[[ Extracted material open ]]

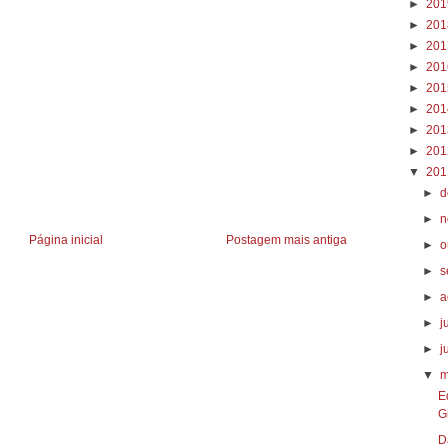
►
20
►
20
►
20
►
20
►
20
►
20
►
20
►
20
▼
20
►
d
►
n
Página inicial
Postagem mais antiga
►
o
►
s
►
a
►
j
►
j
▼
m
E
G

[[ Extracted material closed ]]

→ Aim of the exercise: Print every entry exactly; omit the pictures.

→ Response area:
►
20
►
20
►
20
►
20
►
20
►
20
►
20
►
20
▼
20
►
d
►
n
Página inicial
Postagem mais antiga
►
o
►
s
►
a
►
j
►
j
▼
m
E
G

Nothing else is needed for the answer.